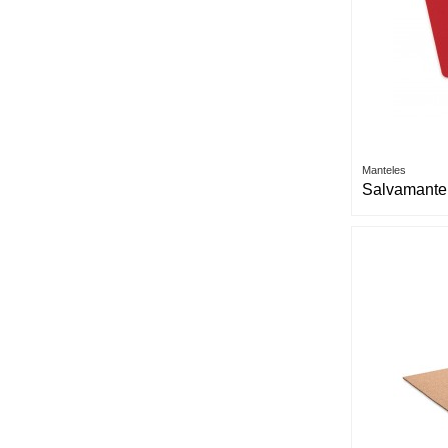
Manteles
Salvamante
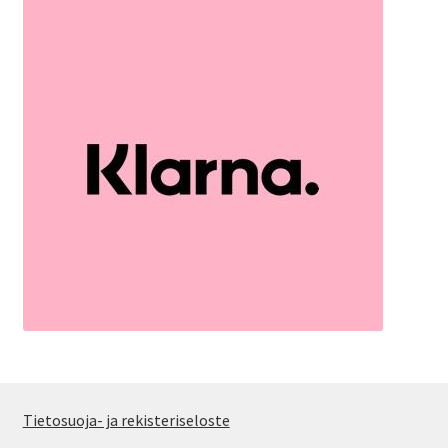
Tietosuoja- ja rekisteriseloste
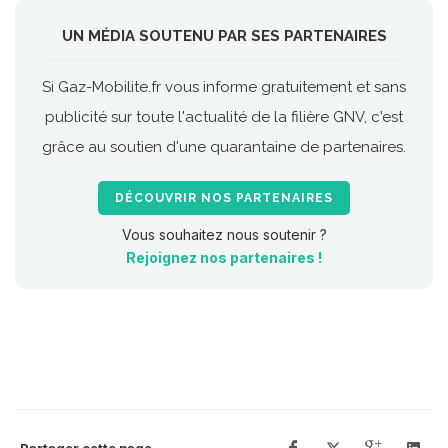
UN MÉDIA SOUTENU PAR SES PARTENAIRES
Si Gaz-Mobilite.fr vous informe gratuitement et sans
publicité sur toute l'actualité de la filière GNV, c'est
grâce au soutien d'une quarantaine de partenaires.
DÉCOUVRIR NOS PARTENAIRES
Vous souhaitez nous soutenir ?
Rejoignez nos partenaires !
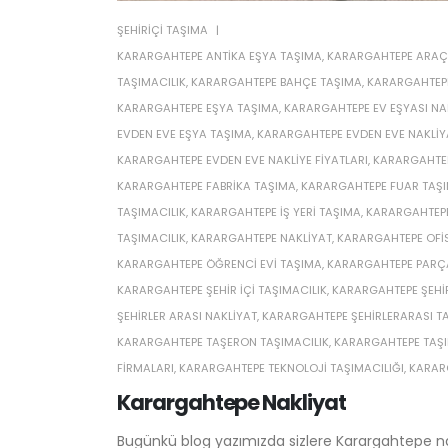
ŞEHIRIÇI TAŞIMA
KARARGAHTEPE ANTIKA EŞYA TAŞIMA
,
KARARGAHTEPE ARAÇ
TAŞIMACILIK
,
KARARGAHTEPE BAHÇE TAŞIMA
,
KARARGAHTEP
KARARGAHTEPE EŞYA TAŞIMA
,
KARARGAHTEPE EV EŞYASI NA
EVDEN EVE EŞYA TAŞIMA
,
KARARGAHTEPE EVDEN EVE NAKLIY
KARARGAHTEPE EVDEN EVE NAKLIYE FIYATLARI
,
KARARGAHTEPE
KARARGAHTEPE FABRIKA TAŞIMA
,
KARARGAHTEPE FUAR TAŞI
TAŞIMACILIK
,
KARARGAHTEPE IŞ YERI TAŞIMA
,
KARARGAHTEPE
TAŞIMACILIK
,
KARARGAHTEPE NAKLIYAT
,
KARARGAHTEPE OFIS
KARARGAHTEPE ÖĞRENCI EVI TAŞIMA
,
KARARGAHTEPE PARÇ
KARARGAHTEPE ŞEHIR IÇI TAŞIMACILIK
,
KARARGAHTEPE ŞEHIR
ŞEHIRLER ARASI NAKLIYAT
,
KARARGAHTEPE ŞEHIRLERARASI TA
KARARGAHTEPE TAŞERON TAŞIMACILIK
,
KARARGAHTEPE TAŞI
FIRMALARI
,
KARARGAHTEPE TEKNOLOJI TAŞIMACILIĞI
,
KARAR
Karargahtepe Nakliyat
Bugünkü blog yazımızda sizlere Karargahtepe nakli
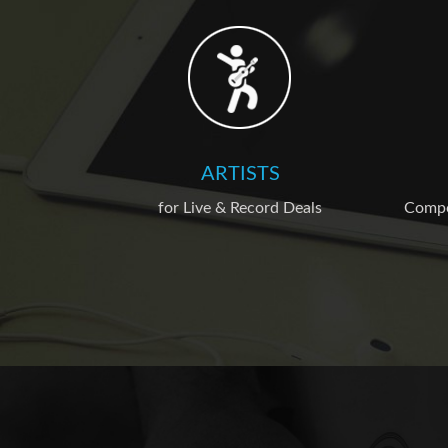
ARTISTS
for Live & Record Deals
Compos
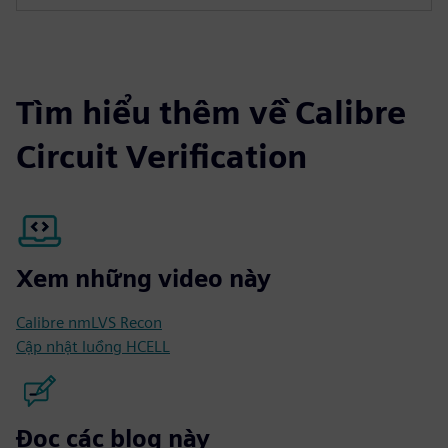
Tìm hiểu thêm về Calibre
Circuit Verification
Xem những video này
Calibre nmLVS Recon
Cập nhật luồng HCELL
Đọc các blog này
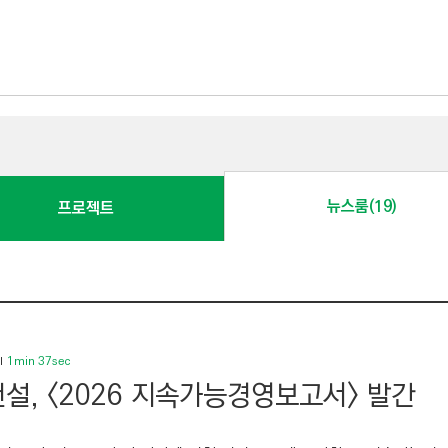
뉴스룸(19)
프로젝트
1min 37sec
설, <2026 지속가능경영보고서> 발간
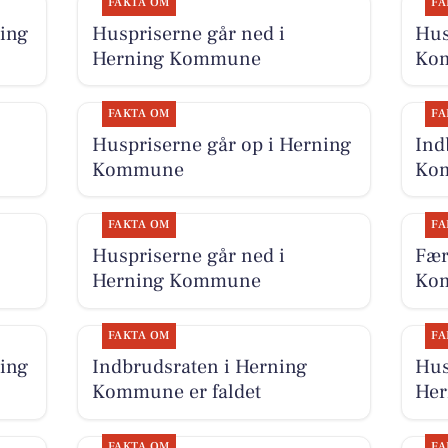
FAKTA OM
FA
ing
Huspriserne går ned i
Hus
Herning Kommune
Ko
FAKTA OM
FA
Huspriserne går op i Herning
Ind
Kommune
Kom
FAKTA OM
FA
Huspriserne går ned i
Fær
Herning Kommune
Kom
FAKTA OM
FA
ing
Indbrudsraten i Herning
Hus
Kommune er faldet
He
FAKTA OM
FA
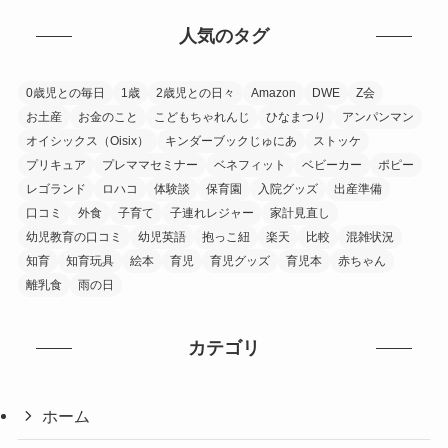
人気のタグ
0歳児との毎日
1歳
2歳児との日々
Amazon
DWE
Z会
お土産
お金のこと
こどもちゃれんじ
ひなまつり
アンパンマン
オイシックス（Oisix）
キンダーブックじゅにあ
ストッケ
プリキュア
プレママセミナー
ベネフィット
ベビーカー
ポピー
レゴランド
ロハコ
体験談
保育園
入院グッズ
出産準備
口コミ
外食
子育て
子連れレジャー
家計見直し
幼児教育の口コミ
幼児英語
抱っこ紐
楽天
比較
混雑状況
知育
知育玩具
絵本
育児
育児グッズ
育児本
赤ちゃん
離乳食
雨の日
カテゴリ
ホーム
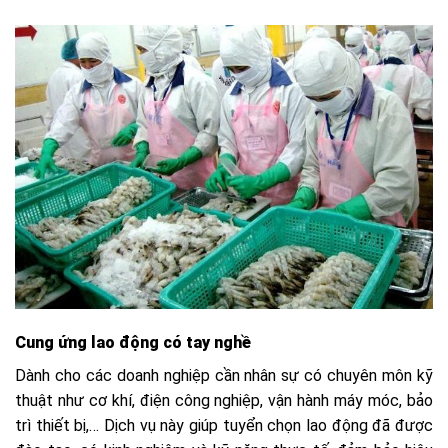
Cung ứng lao động có tay nghề
Dành cho các doanh nghiệp cần nhân sự có chuyên môn kỹ
thuật như cơ khí, điện công nghiệp, vận hành máy móc, bảo
trì thiết bị,… Dịch vụ này giúp tuyển chọn lao động đã được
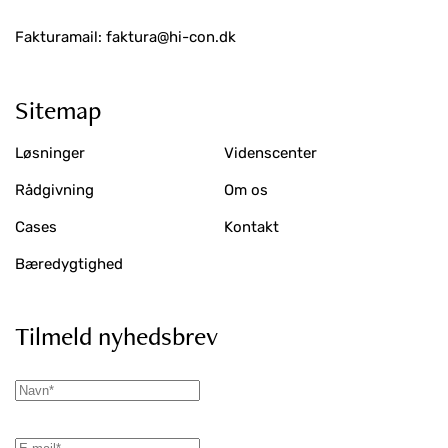
Fakturamail: faktura@hi-con.dk
Sitemap
Løsninger
Videnscenter
Rådgivning
Om os
Cases
Kontakt
Bæredygtighed
Tilmeld nyhedsbrev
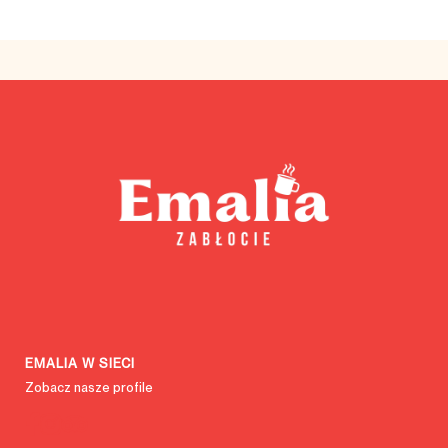
EMALIA W SIECI
Zobacz nasze profile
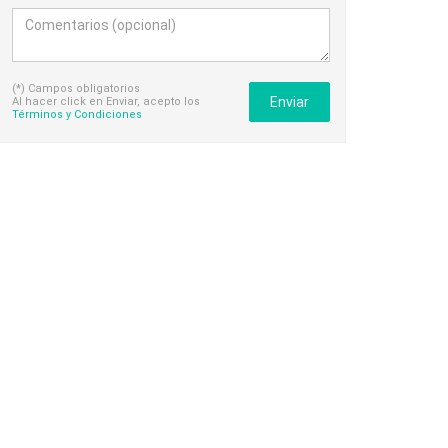
(*) Campos obligatorios
Enviar
Al hacer click en Enviar, acepto los
Términos y Condiciones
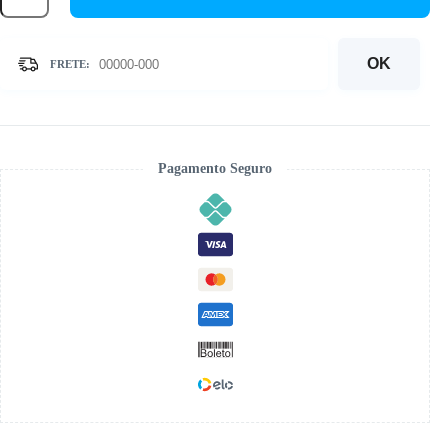
Príncipe
-
Kit
Pintura
OK
com
Cristais
quantidade
Pagamento Seguro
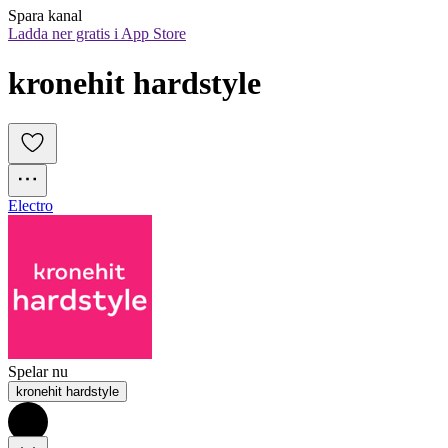
Spara kanal
Ladda ner gratis i App Store
kronehit hardstyle
Electro
Spelar nu
kronehit hardstyle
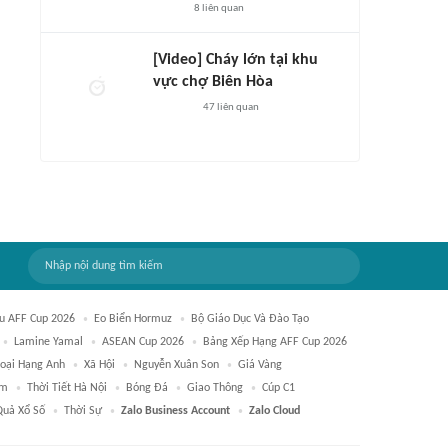
8
liên quan
[Video] Cháy lớn tại khu
vực chợ Biên Hòa
47
liên quan
ấu AFF Cup 2026
Eo Biển Hormuz
Bộ Giáo Dục Và Đào Tạo
Lamine Yamal
ASEAN Cup 2026
Bảng Xếp Hạng AFF Cup 2026
oại Hạng Anh
Xã Hội
Nguyễn Xuân Son
Giá Vàng
m
Thời Tiết Hà Nội
Bóng Đá
Giao Thông
Cúp C1
Quả Xổ Số
Thời Sự
Zalo Business Account
Zalo Cloud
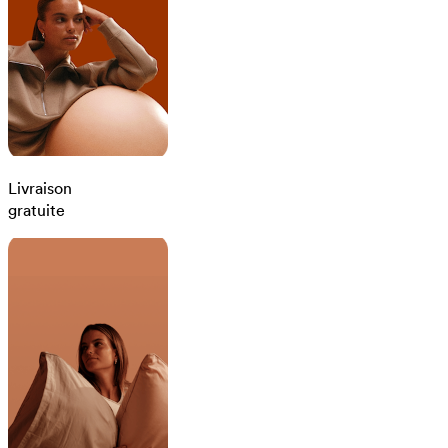
Livraison
gratuite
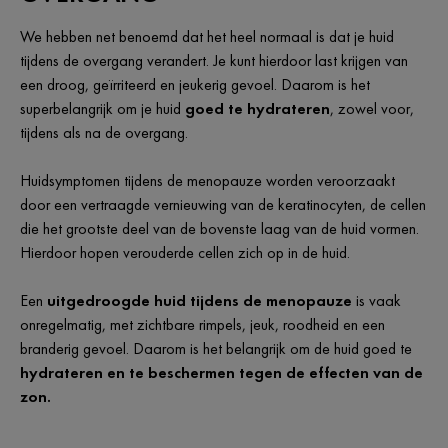
We hebben net benoemd dat het heel normaal is dat je huid
tijdens de overgang verandert. Je kunt hierdoor last krijgen van
een droog, geïrriteerd en jeukerig gevoel. Daarom is het
superbelangrijk om je huid
goed te hydrateren
, zowel voor,
tijdens als na de overgang.
Huidsymptomen tijdens de menopauze worden veroorzaakt
door een vertraagde vernieuwing van de keratinocyten, de cellen
die het grootste deel van de bovenste laag van de huid vormen.
Hierdoor hopen verouderde cellen zich op in de huid.
Een
uitgedroogde huid tijdens de menopauze
is vaak
onregelmatig, met zichtbare rimpels, jeuk, roodheid en een
branderig gevoel. Daarom is het belangrijk om de huid goed te
hydrateren en te beschermen tegen de effecten van de
zon.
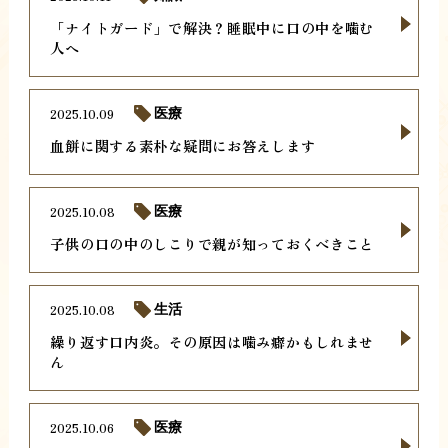
「ナイトガード」で解決？睡眠中に口の中を噛む
人へ
2025.10.09
医療
血餅に関する素朴な疑問にお答えします
2025.10.08
医療
子供の口の中のしこりで親が知っておくべきこと
2025.10.08
生活
繰り返す口内炎。その原因は噛み癖かもしれませ
ん
2025.10.06
医療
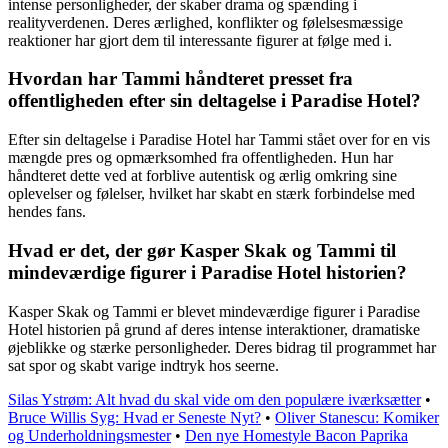
intense personligheder, der skaber drama og spænding i
realityverdenen. Deres ærlighed, konflikter og følelsesmæssige
reaktioner har gjort dem til interessante figurer at følge med i.
Hvordan har Tammi håndteret presset fra
offentligheden efter sin deltagelse i Paradise Hotel?
Efter sin deltagelse i Paradise Hotel har Tammi stået over for en vis
mængde pres og opmærksomhed fra offentligheden. Hun har
håndteret dette ved at forblive autentisk og ærlig omkring sine
oplevelser og følelser, hvilket har skabt en stærk forbindelse med
hendes fans.
Hvad er det, der gør Kasper Skak og Tammi til
mindeværdige figurer i Paradise Hotel historien?
Kasper Skak og Tammi er blevet mindeværdige figurer i Paradise
Hotel historien på grund af deres intense interaktioner, dramatiske
øjeblikke og stærke personligheder. Deres bidrag til programmet har
sat spor og skabt varige indtryk hos seerne.
Silas Ystrøm: Alt hvad du skal vide om den populære iværksætter
•
Bruce Willis Syg: Hvad er Seneste Nyt?
•
Oliver Stanescu: Komiker
og Underholdningsmester
•
Den nye Homestyle Bacon Paprika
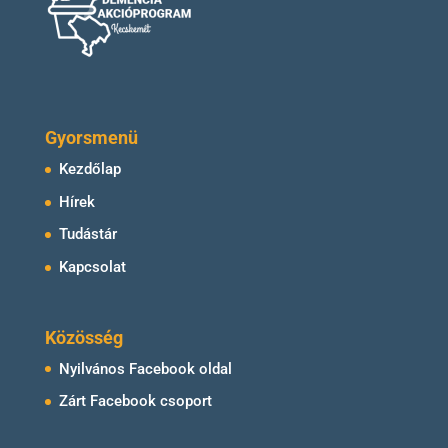
Gyorsmenü
Kezdőlap
Hírek
Tudástár
Kapcsolat
Közösség
Nyilvános Facebook oldal
Zárt Facebook csoport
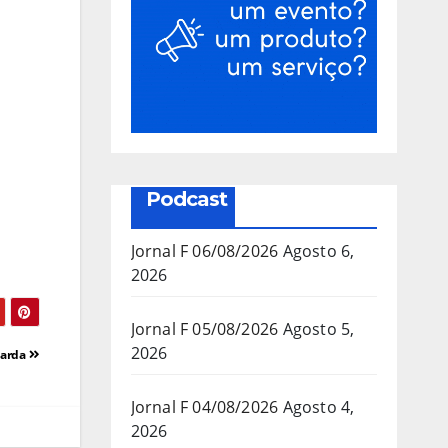
Podcast
Jornal F 06/08/2026
Agosto 6,
2026
Jornal F 05/08/2026
Agosto 5,
2026
uarda
Jornal F 04/08/2026
Agosto 4,
2026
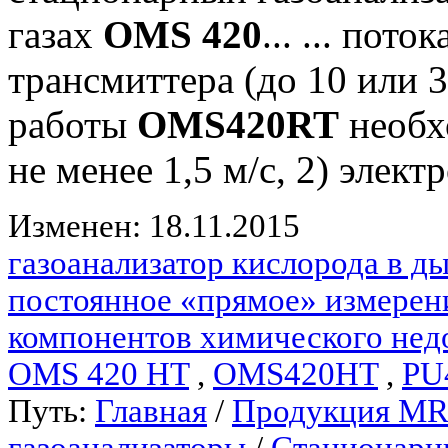
газах
OMS 420
... ... пот
трансмиттера (до 10 или 
работы
OMS420RT
необхо
не менее 1,5 м/с, 2) элект
Изменен: 18.11.2015
газоанализатор кислорода в 
постоянное «прямое» измерен
компонентов химического нед
OMS 420 HT
,
OMS420HT
,
PU
Путь:
Главная
/
Продукция M
газоанализаторы
/
Стационарн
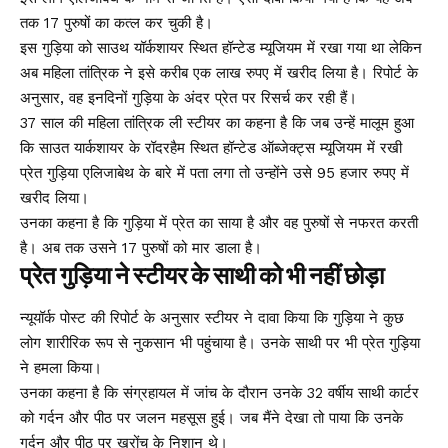
तक 17 पुरुषों का कत्ल कर चुकी है।
इस गुड़िया को साउथ यॉर्कशायर स्थित हॉन्टेड म्यूजियम में रखा गया था लेकिन
अब महिला तांत्रिक ने इसे करीब एक लाख रुपए में खरीद लिया है। रिपोर्ट के
अनुसार, वह इनदिनों गुड़िया के अंदर प्रेत पर रिसर्च कर रही हैं।
37 साल की महिला तांत्रिक ली स्टीयर का कहना है कि जब उन्हें मालूम हुआ
कि साउत यार्कशायर के रॉदरहैम स्थित हॉन्टेड ऑब्जेक्ट्स म्यूजियम में रखी
प्रेत गुड़िया एलिजाबेथ के बारे में पता लगा तो उन्होंने उसे 95 हजार रुपए में
खरीद लिया।
उनका कहना है कि गुड़िया में प्रेत का साया है और वह पुरुषों से नफरत करती
है। अब तक उसने 17 पुरुषों को मार डाला है।
प्रेत गुड़िया ने स्टीयर के साथी को भी नहीं छोड़ा
न्यूयॉर्क पोस्ट की रिपोर्ट के अनुसार स्टीयर ने दावा किया कि गुड़िया ने कुछ
लोग शारीरिक रूप से नुकसान भी पहुंचाया है। उनके साथी पर भी प्रेत गुड़िया
ने हमला किया।
उनका कहना है कि संग्रहायल में जांच के दौरान उनके 32 वर्षीय साथी कार्टर
को गर्दन और पीठ पर जलन महसूस हुई। जब मैंने देखा तो पाया कि उनके
गर्दन और पीठ पर खरोंच के निशान थे।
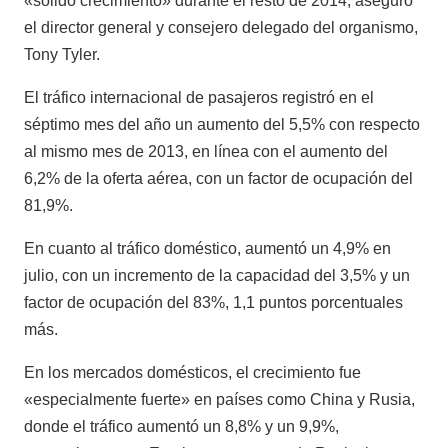
«sólido crecimiento» durante el resto de 2014, aseguró
el director general y consejero delegado del organismo,
Tony Tyler.
El tráfico internacional de pasajeros registró en el
séptimo mes del año un aumento del 5,5% con respecto
al mismo mes de 2013, en línea con el aumento del
6,2% de la oferta aérea, con un factor de ocupación del
81,9%.
En cuanto al tráfico doméstico, aumentó un 4,9% en
julio, con un incremento de la capacidad del 3,5% y un
factor de ocupación del 83%, 1,1 puntos porcentuales
más.
En los mercados domésticos, el crecimiento fue
«especialmente fuerte» en países como China y Rusia,
donde el tráfico aumentó un 8,8% y un 9,9%,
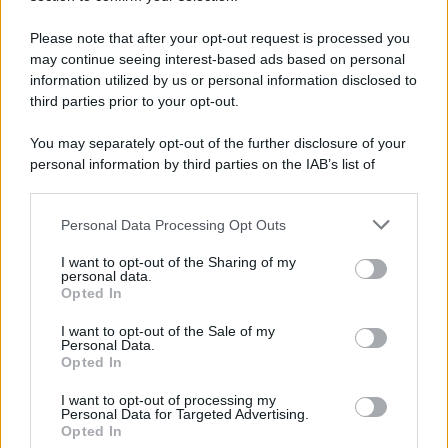
Please note that after your opt-out request is processed you
may continue seeing interest-based ads based on personal
information utilized by us or personal information disclosed to
third parties prior to your opt-out.
You may separately opt-out of the further disclosure of your
personal information by third parties on the IAB’s list of
downstream participants.
Personal Data Processing Opt Outs
This information may also be disclosed by us to third parties
on the IAB’s List of Downstream Participants that may further
I want to opt-out of the Sharing of my
disclose it to other third parties.
personal data.
Opted In
Please note that this website/app uses one or more Google
services and may gather and store information including but
I want to opt-out of the Sale of my
Personal Data.
not limited to your visit or usage behaviour. You may click to
Opted In
grant or deny consent to Google and its third-party tags to
use your data for below specified purposes in below Google
I want to opt-out of processing my
consent section.
Personal Data for Targeted Advertising.
Opted In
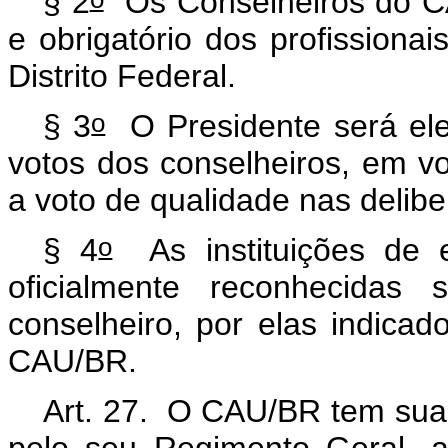
§ 2
Os Conselheiros do CAU
e obrigatório dos profission
Distrito Federal.
o
§ 3
O Presidente será elei
votos dos conselheiros, em vo
a voto de qualidade nas deli
o
§ 4
As instituições de e
oficialmente reconhecidas
conselheiro, por elas indica
CAU/BR.
Art. 27. O CAU/BR tem sua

┄┄┄┄┄┄

_EXERCISE_. The answer must be every line of the listing that holds the word "your".

_RESPONSE BOX_.
Please note that after your opt-out request is processed you
third parties prior to your opt-out.
You may separately opt-out of the further disclosure of your
not limited to your visit or usage behaviour. You may click to
use your data for below specified purposes in below Google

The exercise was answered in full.